I think this principle, especially in the hands of those who want to teach the Bible, can help to breed, among other things:

· humility
· appropriate tolerance
· even appropriate agnosticism
· love for the world-wide church in its various expressions
· a better grasp of what the gospel means for our world, and the consequent mission of the church
· and, oddly, passionate conviction – but hopefully when it matters!

Here are some ideas:

For example,
If you are a convinced charismatic, read something like Charismatic Chaos by John MacArthur

If you are a convinced cessationist, read something like The Holy Spirit and Spiritual Gifts, Then and Now, by Max Turner

If you are convinced believer in the absolute sovereignty of God, read something by Clark Pinnock or his 'Open Theology' chums.

Or if you are into Open Theology, read something like Beyond the Bounds , edited by Piper, Taylor and Helseth

If you are sure chess is boring, first repent. Second, read Chess: The Art of Logical Thinking by Neil McDonald and learn! Oops.

If you are sure old-school theological liberals are all simply deceived and going to hell, read something like Bultmann's Theology of the New Testament, or something by Schweitzer or Deissmann.

If you are certain that all early conservatives reactions to protestant liberalism were naïve and unsophisticated, read the works of Adolf Schlatter

If you are convinced that hell is 'eternal torment', read something like The Last Word and the Word After that by Brian McLaren

If you are a universalist, read, for example, The Nature of Hell by the Evangelical Alliance

If you are sure the Bible is factually inerrant at every level and absolutely without any kind of discrepancy … errr, read the Bible.
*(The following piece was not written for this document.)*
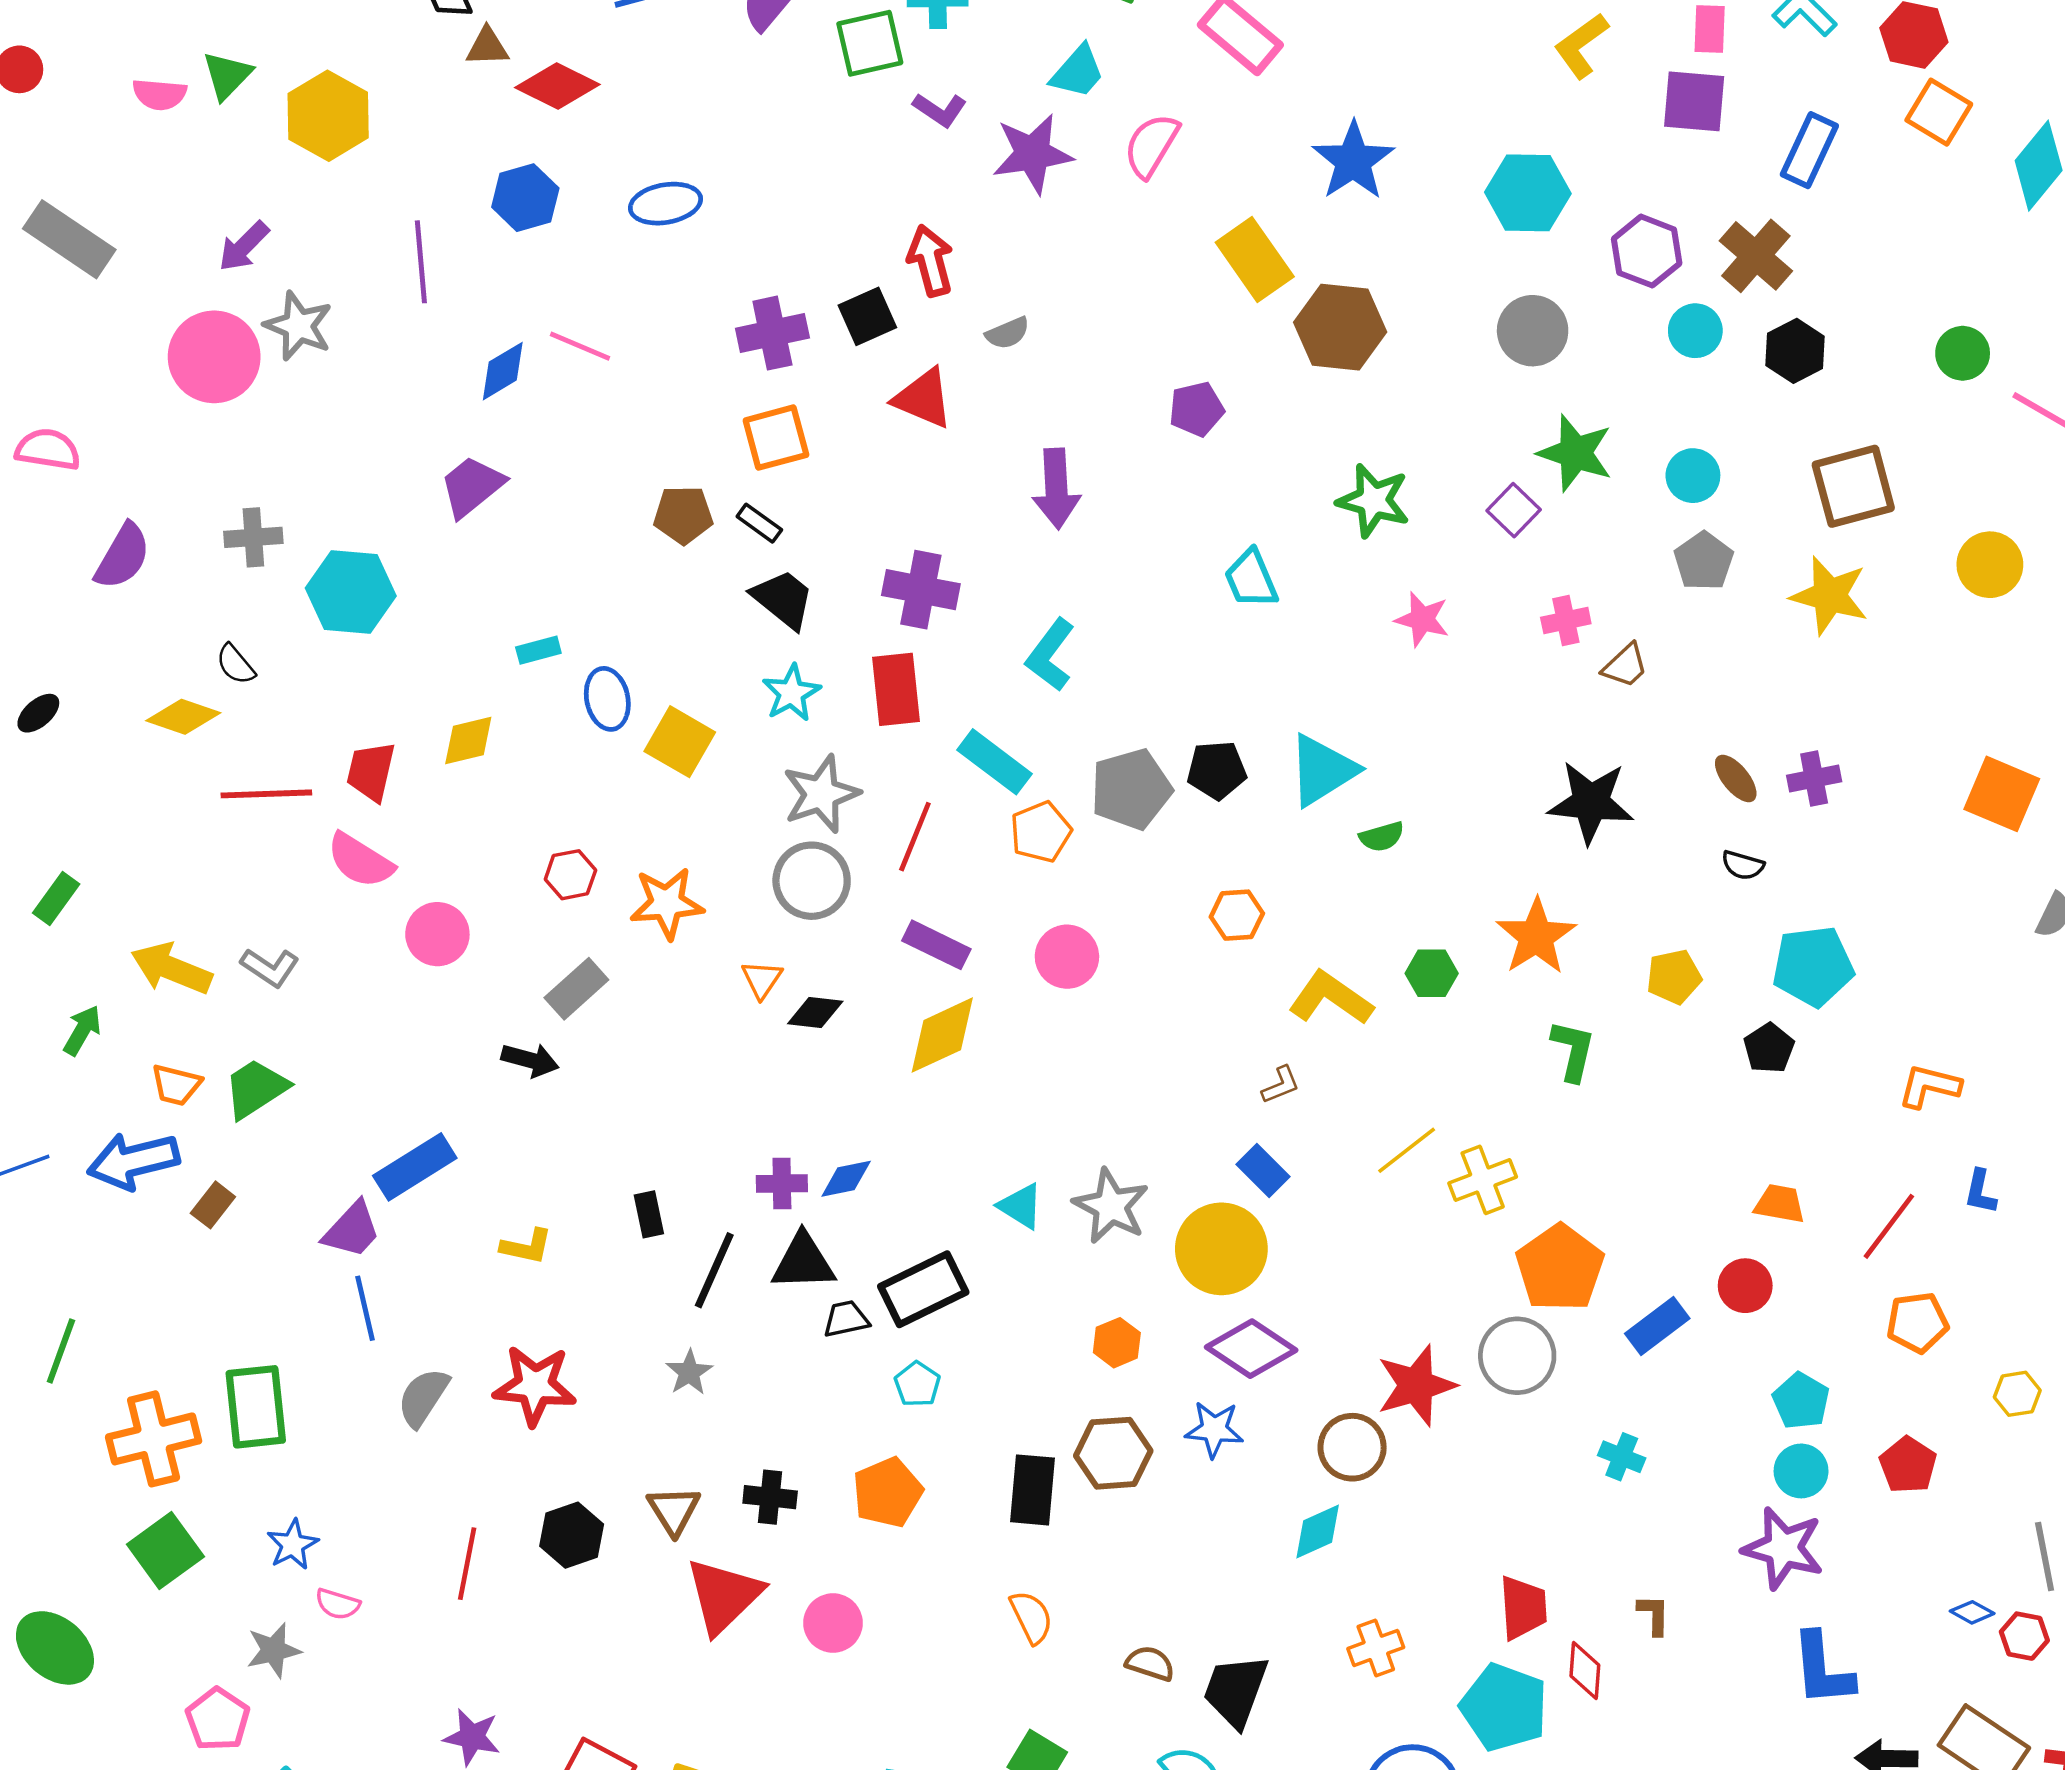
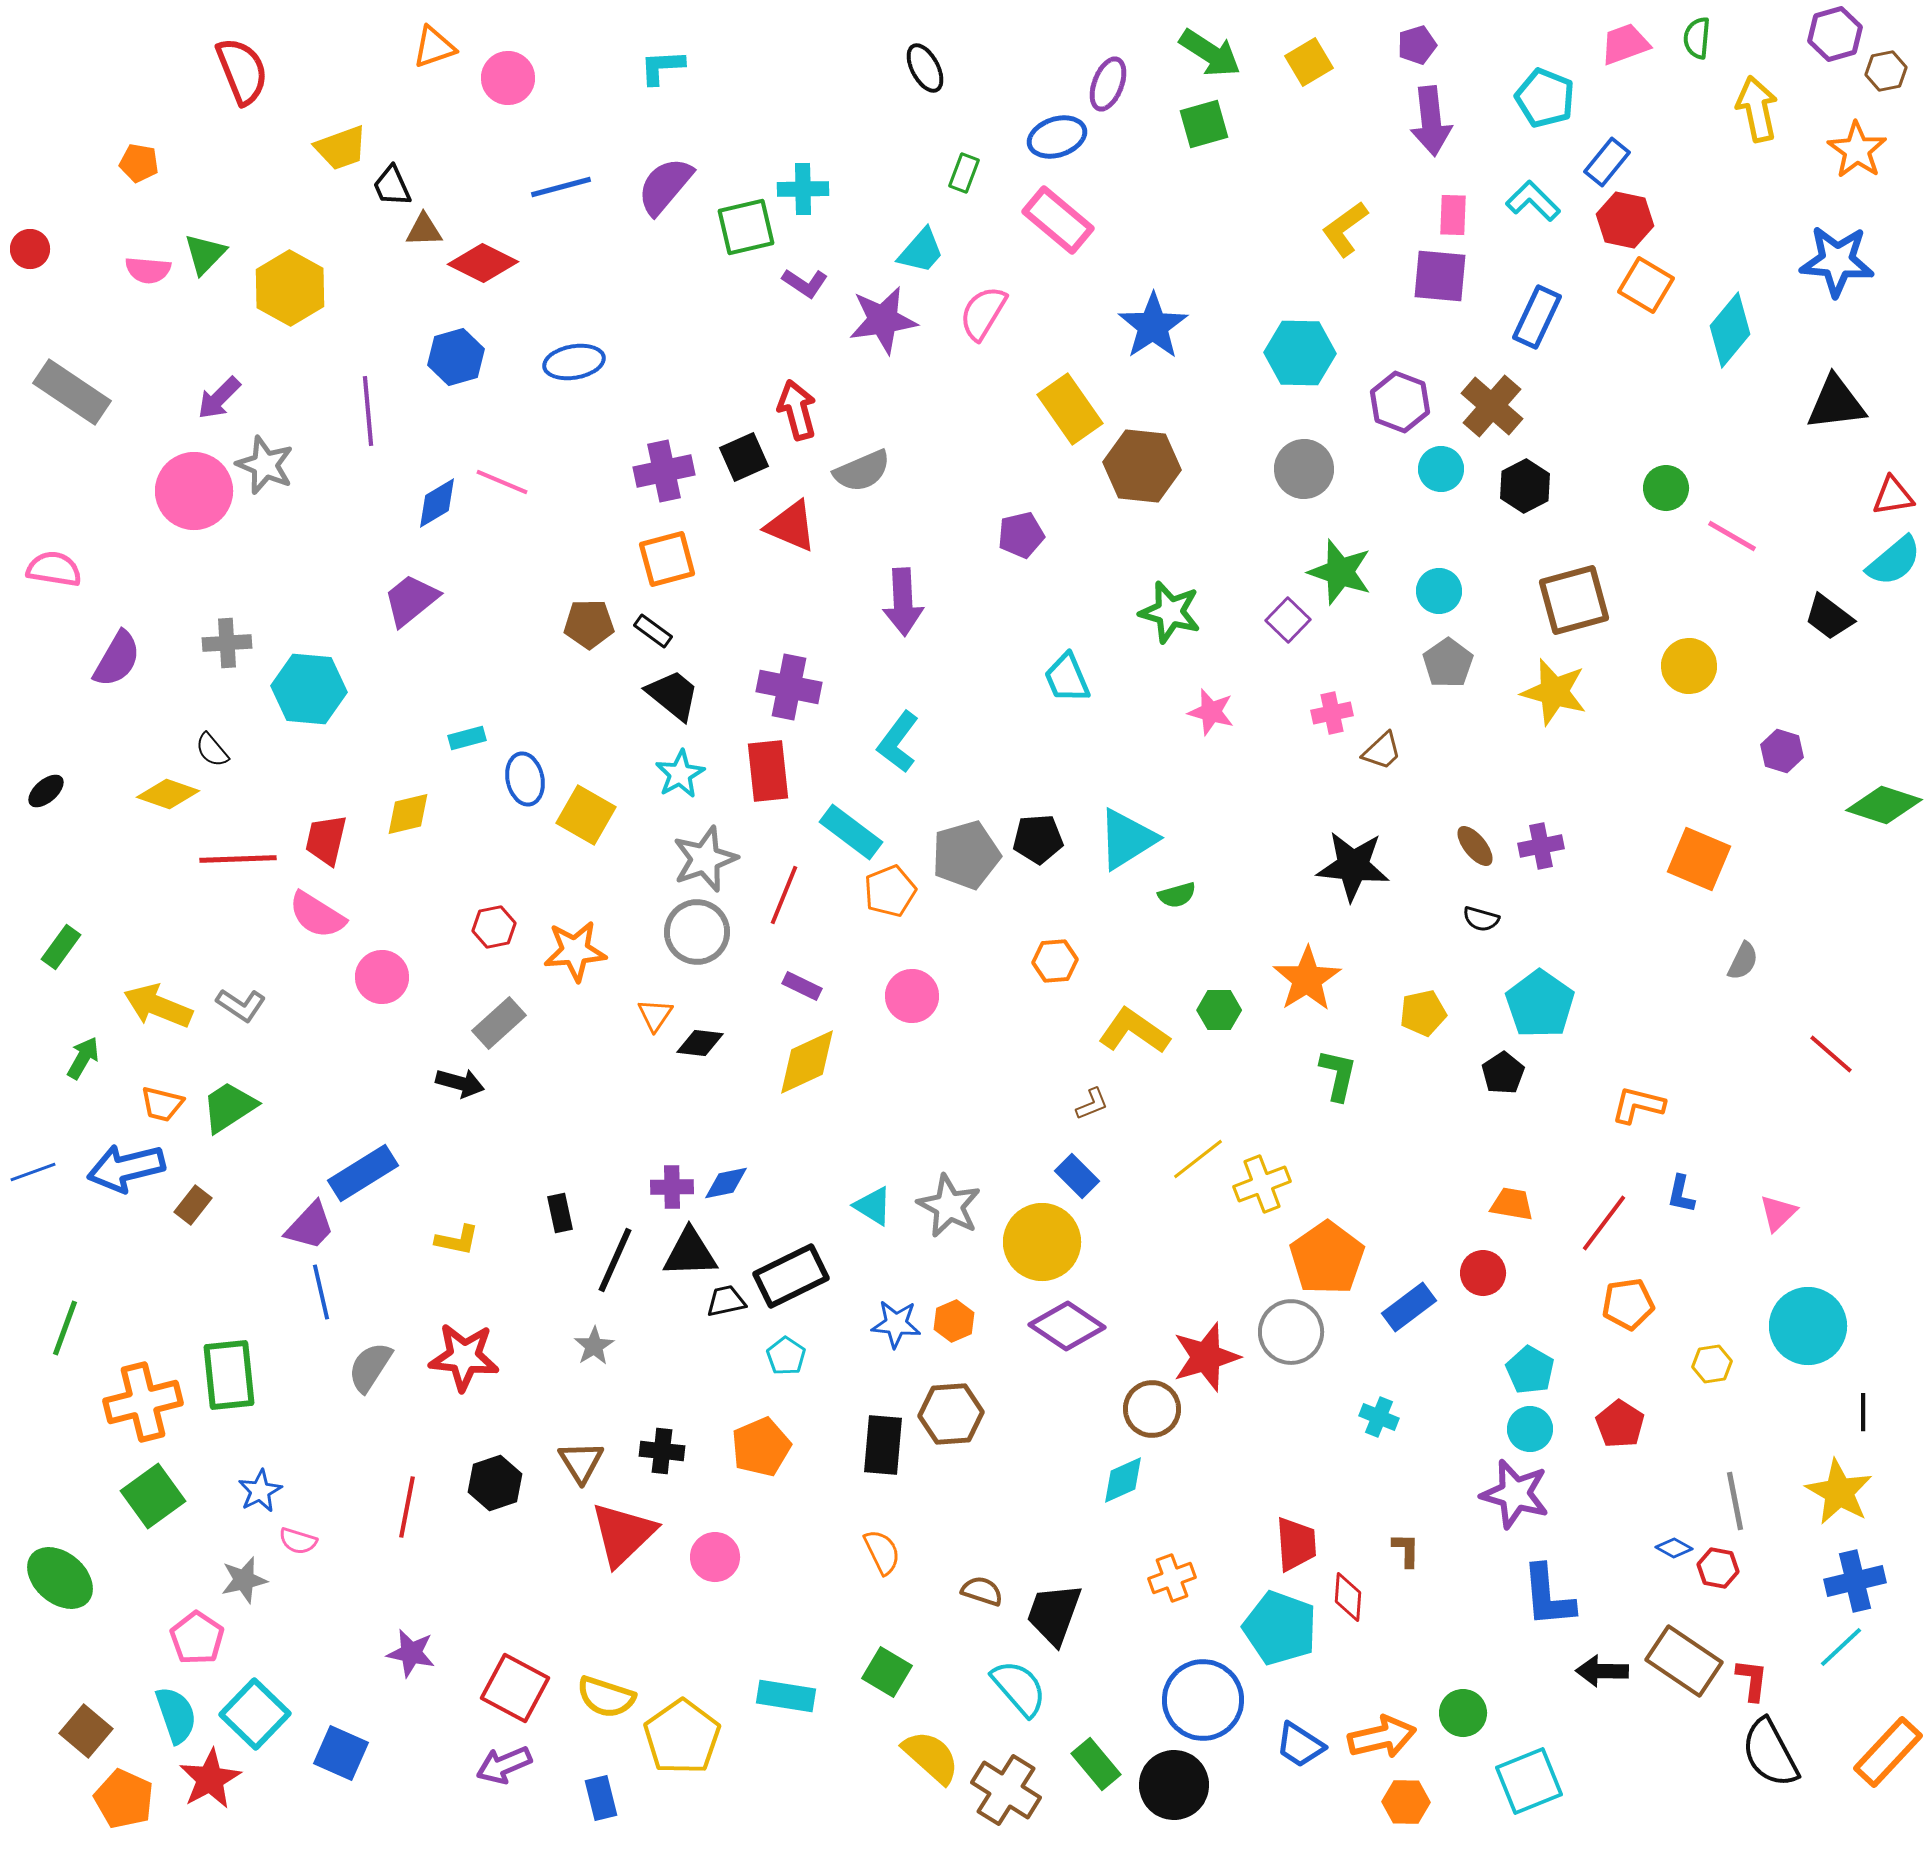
gray semicircle: (1008, 333) -> (862, 471), size x1.5
purple rectangle: (936, 945) -> (802, 986), size x0.7
cyan pentagon: (1813, 966) -> (1540, 1004), turned -30
blue star: (1214, 1429) -> (896, 1324), moved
If you are convinced that Jews have their own Sonderweg, and don't need Jesus for salvation, read something by Tom Wright, or Steve Motyer's Israel in the Plan of God

If you are convinced the 'Emerging Movement' is the future, actually read Carson's Becoming Conversant with the Emerging Church, and don't just read reviews of it that tell you what you want to hear

If you are convinced that Jews do need faith in Jesus for salvation, read something by Lloyd Gaston, John Gager, or Krister Stendhal

I could go on, and I probably will in a later blog … but I'll finish with this question: Why do you read the books you do, and why do you avoid others? Have you actually read the person you disgree with, or someone who represents that particular 'doctrinal deception'? Does not making a judgment involve informing ourselves with both sides of a potential argument?

Actually, I often find real treasures in books that I had previously 'written off'. And maybe - perhaps what we most fear - we'll discover that we were the ones that had things wrong after all. But maybe that won't be bad at all, but a moment of important discovery. So, go on! Pick up a book by your favourite heretic, and give it a read.

Monday, October 03, 2005

The immanent return of Chris

No, the title is not missing a final 't', it's just that I've had to once again leave the Vaterland and visit England for my Annual Review, and so my ability to blog has been somewhat restricted. But rest assured, I’ll be back with my hot-of-the-press, cunning and original heresy in the near future - later this week actually.

While I've been in England I've been thinking my way through the so-called Pauline 'New Perspective'. Up till now I've been quite unsure what to make of it all. Nevertheless, I feel I am staring to slide in one direction at last. But exegesis aside, what has been most eye-opening for me is how I’ve felt in my reading, how I’ve reacted to scholarly positions at a deeper level.

Let me briefly explain: in the past, if any new argument was presented that challenged the ’old guard’, my natural reaction was one of extreme suspicion. But now I just couldn’t give a monkeys if my more or less ‘reformed’ categories of justification are challenged. In some sick weird masochistic kinda way, I even enjoy it. In fact, I‘m really appreciating and learning loads from those books that I, in the past, would have wanted to sprinkle with holy water, and cast demons out of. I’m just not interested in defending a ‘theological school’ anymore just for the sake of ‘being sound‘.

My apologies for these rantings. I am, of course, a self-confessed recovering fundamentalist, so not all will understand me. But does anyone know what I mean?